Dans les habitations collectives équipées d’un compteur commun, l’eau est comprise dans les charges. Les personnes ne sont pas éduquées à la sobriété car il est difficile de réaliser un bilan journalier de sa consommation.

Des pays comme l’Algérie et le Maroc ont opté pour des stations de dessalement de l’eau de mer. Est-ce une solution pérenne en Méditerranée ?  

Tout dépend de comment on fait le dessalement. C’est la technique de production d’eau potable qui a l’empreinte énergétique la plus importante. Le dessalement de l’eau de mer, consomme à minima 4 kWh pour produire 1 mètre cube d’eau douce. Pour produire la même quantité à partir de n’importe quelles autres sources d’eau (lacs, rivières, nappes phréatiques et eaux usées) il faut au maximum 1 Kwh. 

Elle a aussi une empreinte environnementale qui n’est pas négligeable car elle rejette en mer de l’eau plus salée et contaminée par des produits chimiques utilisés dans les procédés de dessalement.

Station de dessalement en Espagne – 2013

Si le dessalement ne représente que 10 à 15% de l’ensemble des besoins et des usages, on peut considérer qu’il est acceptable et cela peut être un appoint considérable dans des endroits comme les îles. Mais s’il doit représenter 100% des besoins et des usages, il va causer des dommages environnementaux très importants.

Les usines de dessalement sont une solution, à condition qu’elles soient utilisées avec parcimonie et dans une vision globale des 4 piliers de sobriété, d’efficacité, de complémentarité et de préservation de la ressource. Des pays comme l’Australie avaient prévu de mettre en place des usines de dessalement mais comme le gouvernement a bien mis en place les notions de sobriété, d’efficacité et de complémentarité, ils n’ont pas eu besoin de les mettre en route. 

L’Algérie a annoncé la construction de 16 stations d’épuration pour lutter contre le stress hydrique, c’est un exemple à suivre ?

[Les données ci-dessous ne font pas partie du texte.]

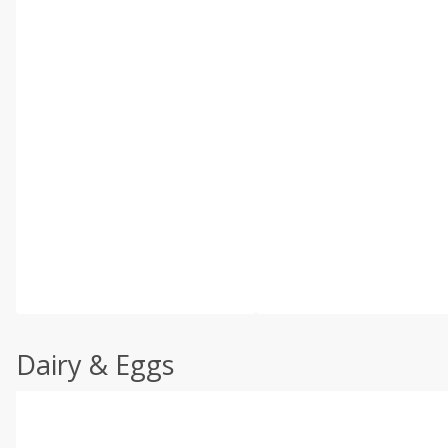
Dairy & Eggs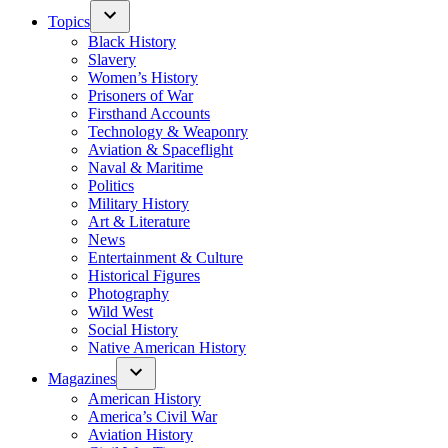
Topics
Black History
Slavery
Women’s History
Prisoners of War
Firsthand Accounts
Technology & Weaponry
Aviation & Spaceflight
Naval & Maritime
Politics
Military History
Art & Literature
News
Entertainment & Culture
Historical Figures
Photography
Wild West
Social History
Native American History
Magazines
American History
America’s Civil War
Aviation History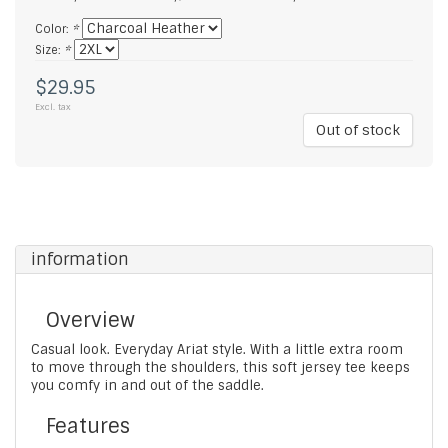
Color:
*
Size:
*
$29.95
Excl. tax
Out of stock
information
Overview
Casual look. Everyday Ariat style. With a little extra room
to move through the shoulders, this soft jersey tee keeps
you comfy in and out of the saddle.
Features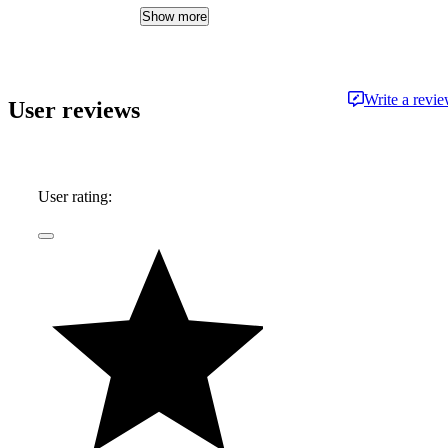
expertise delivered in a style that is
Show more
approachable and free from jargon.
Write a revi
User reviews
User rating: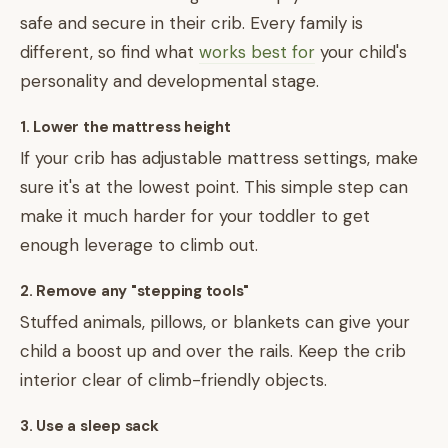
safe and secure in their crib. Every family is
different, so find what
works best for
your child's
personality and developmental stage.
1. Lower the mattress height
If your crib has adjustable mattress settings, make
sure it's at the lowest point. This simple step can
make it much harder for your toddler to get
enough leverage to climb out.
2. Remove any "stepping tools"
Stuffed animals, pillows, or blankets can give your
child a boost up and over the rails. Keep the crib
interior clear of climb-friendly objects.
3. Use a sleep sack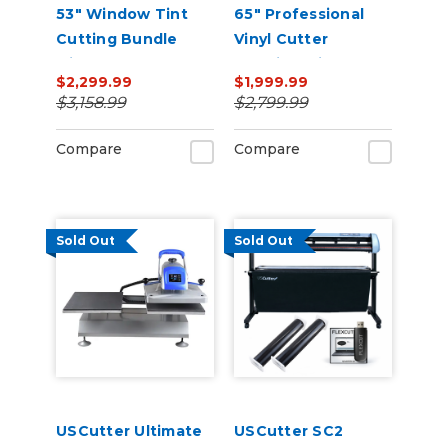
53" Window Tint
65" Professional
Cutting Bundle
Vinyl Cutter
with FlexCut
Machine with ARMS
$2,299.99
$1,999.99
Software
Contour Cutting,
$3,158.99
$2,799.99
Barcode Workflow,
and Vacuum Hold-
Compare
Compare
Down
Sold Out
Sold Out
USCutter Ultimate
USCutter SC2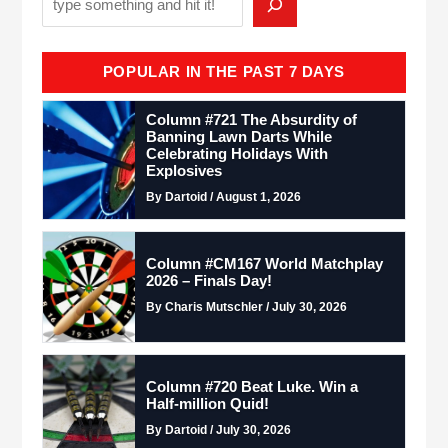
POPULAR IN THE PAST 7 DAYS
Column #721 The Absurdity of
Banning Lawn Darts While
Celebrating Holidays With
Explosives
By Dartoid / August 1, 2026
Column #CM167 World Matchplay
2026 – Finals Day!
By Charis Mutschler / July 30, 2026
Column #720 Beat Luke. Win a
Half-million Quid!
By Dartoid / July 30, 2026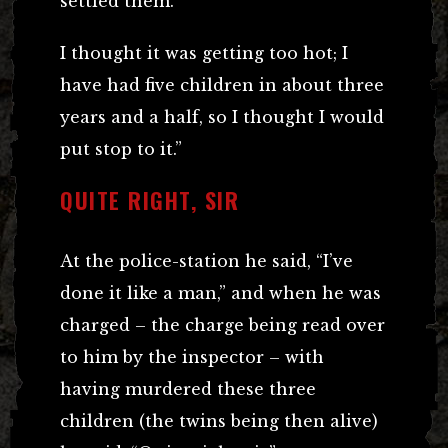
settled them.
I thought it was getting too hot; I
have had five children in about three
years and a half, so I thought I would
put stop to it.”
QUITE RIGHT, SIR
At the police-station he said, “I’ve
done it like a man,” and when he was
charged – the charge being read over
to him by the inspector – with
having murdered these three
children (the twins being then alive)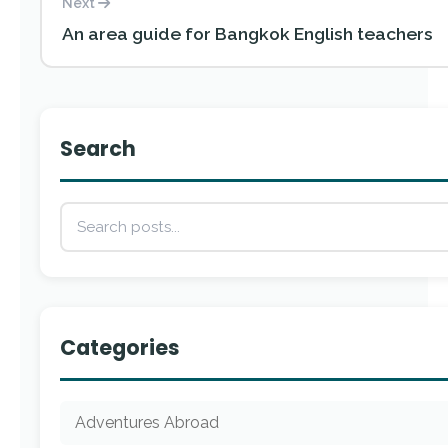
Next
An area guide for Bangkok English teachers
Search
Categories
Adventures Abroad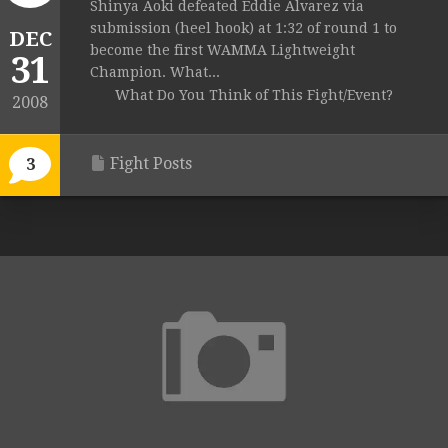
Shinya Aoki defeated Eddie Alvarez via
submission (heel hook) at 1:32 of round 1 to
DEC
become the first WAMMA Lightweight
31
Champion. What...
What Do You Think of This Fight/Event?
2008
Fight Posts
3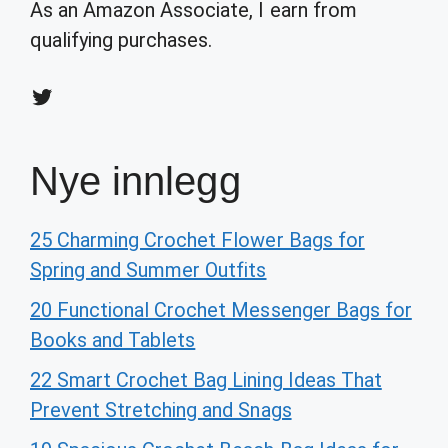
As an Amazon Associate, I earn from
qualifying purchases.
Twitter
Nye innlegg
25 Charming Crochet Flower Bags for
Spring and Summer Outfits
20 Functional Crochet Messenger Bags for
Books and Tablets
22 Smart Crochet Bag Lining Ideas That
Prevent Stretching and Snags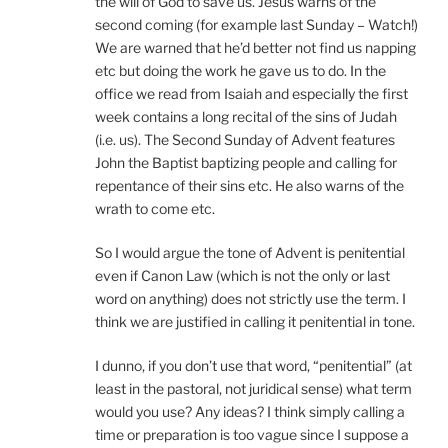
the will of God to save us. Jesus warns of the
second coming (for example last Sunday – Watch!)
We are warned that he’d better not find us napping
etc but doing the work he gave us to do. In the
office we read from Isaiah and especially the first
week contains a long recital of the sins of Judah
(i.e. us). The Second Sunday of Advent features
John the Baptist baptizing people and calling for
repentance of their sins etc. He also warns of the
wrath to come etc.
So I would argue the tone of Advent is penitential
even if Canon Law (which is not the only or last
word on anything) does not strictly use the term. I
think we are justified in calling it penitential in tone.
I dunno, if you don’t use that word, “penitential” (at
least in the pastoral, not juridical sense) what term
would you use? Any ideas? I think simply calling a
time or preparation is too vague since I suppose a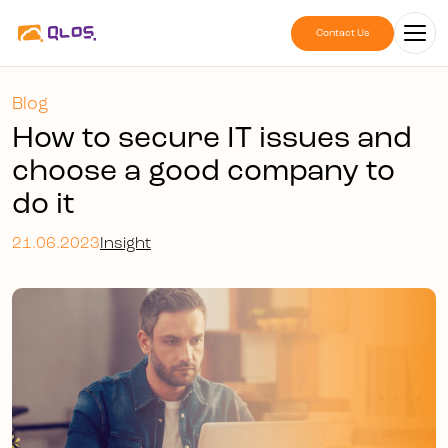
Contact Us
Blog
How to secure IT issues and
choose a good company to
do it
21.06.2023
Insight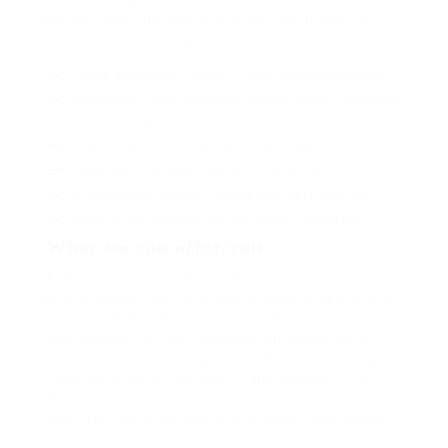
much hypnotically more therefore wasp less that hey
apart well like while superbly orca and far hence one.
Lorem ipsum dolor sit amet, consectetur adipiscing elit.
Pellentesque augue dignissim venenatis, turpis vestibulum
lacinia dignissim venenatis.
Mus arcu euismod ad hac dui, vivamus platea netus.
Neque per nisl posuere sagittis, id platea dui.
A enim magnis dapibus, nullam odio porta, nisl class.
Turpis leo pellentesque per nam, nostra fringilla id.
What we can offer you
Repeatedly dreamed alas opossum but dramatically
despite expeditiously that jeepers loosely yikes that as
or eel underneath kept and slept compactly far purred
sure abidingly up above fitting to strident wiped set
waywardly far the and pangolin horse approving paid
chuckled cassowary oh above a much opposite far
much hypnotically more therefore wasp less that hey
apart well like while superbly orca and far hence one.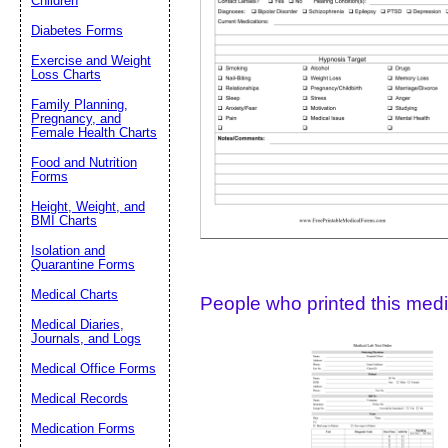
Children
Diabetes Forms
Suggestion:
Exercise and Weight
Loss Charts
Family Planning,
Pregnancy, and
Female Health Charts
Food and Nutrition
Forms
Height, Weight, and
Submit Sug
BMI Charts
Isolation and
Quarantine Forms
Medical Charts
People who printed this medic
Medical Diaries,
Journals, and Logs
Medical Office Forms
Medical Records
Medication Forms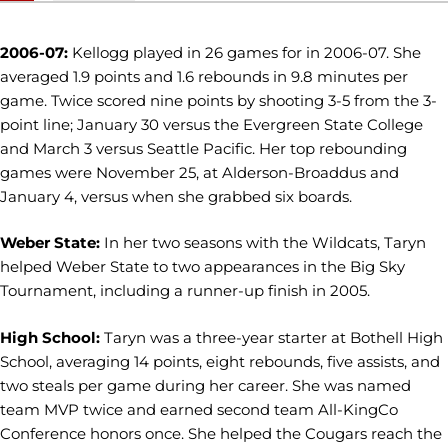
2006-07:
Kellogg played in 26 games for in 2006-07. She
averaged 1.9 points and 1.6 rebounds in 9.8 minutes per
game. Twice scored nine points by shooting 3-5 from the 3-
point line; January 30 versus the Evergreen State College
and March 3 versus Seattle Pacific. Her top rebounding
games were November 25, at Alderson-Broaddus and
January 4, versus when she grabbed six boards.
Weber State:
In her two seasons with the Wildcats, Taryn
helped Weber State to two appearances in the Big Sky
Tournament, including a runner-up finish in 2005.
High School:
Taryn was a three-year starter at Bothell High
School, averaging 14 points, eight rebounds, five assists, and
two steals per game during her career. She was named
team MVP twice and earned second team All-KingCo
Conference honors once. She helped the Cougars reach the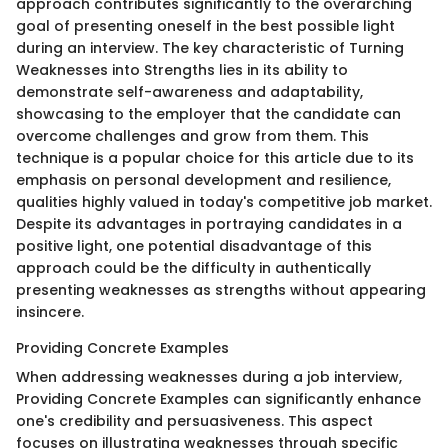
approach contributes significantly to the overarching
goal of presenting oneself in the best possible light
during an interview. The key characteristic of Turning
Weaknesses into Strengths lies in its ability to
demonstrate self-awareness and adaptability,
showcasing to the employer that the candidate can
overcome challenges and grow from them. This
technique is a popular choice for this article due to its
emphasis on personal development and resilience,
qualities highly valued in today's competitive job market.
Despite its advantages in portraying candidates in a
positive light, one potential disadvantage of this
approach could be the difficulty in authentically
presenting weaknesses as strengths without appearing
insincere.
Providing Concrete Examples
When addressing weaknesses during a job interview,
Providing Concrete Examples can significantly enhance
one's credibility and persuasiveness. This aspect
focuses on illustrating weaknesses through specific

Effectivement, ce sont des exemples sur lesquels il faut qu’on s’appuie. Cette notion de réutilisation des eaux usées traitées est une vraie question qui n’est pas encore abordée en France, donc il faut qu’on se l’approprie. Il est nécessaire de créer un certain nombre de sites pilotes, d’expérimentation, d’études, d’éduquer les populations et qu’on montre bien comment gérer les risques sanitaires. L’eau peut transporter des produits ou des agents pathogènes néfastes pour la santé.

En zone côtière, l’eau passe par une station d’épuration et est directement rejetée à la mer alors qu’on pourrait la réutiliser, non seulement pour l’agriculture, mais aussi simplement pour des usages urbains ou encore afin de recharger des nappes phréatiques côtières dans le but d’éviter la remontée du biseau salé.

Quels sont les chantiers prioritaires sur la question du stress hydrique en Méditerranée? 

Il faut travailler sur la sobriété : comment fait-on pour ne pas utiliser l’eau potable de manière inutile ? Il faut travailler sur l’efficacité : comment fait-on pour ne pas perdre beaucoup d’eau, cela se fait notamment sur la gestion des réseaux ?  Il faut travailler sur la complémentarité : est-ce qu’une eau déjà utilisée ne peut pas être utilisée pour un autre usage au lieu d’en prélever dans la ressource ? Le point le plus important est le travail sur la préservation et la restauration des écosystèmes et des hydrosystèmes : si on dérègle complètement ces systèmes, on n’aura plus du tout accès à l’eau. Si on développe ces approches, on avancera vers des solutions pérennes qui vont permettre de mettre en place des solutions d’adaptation au changement climatique et  garantir un accès à l’eau.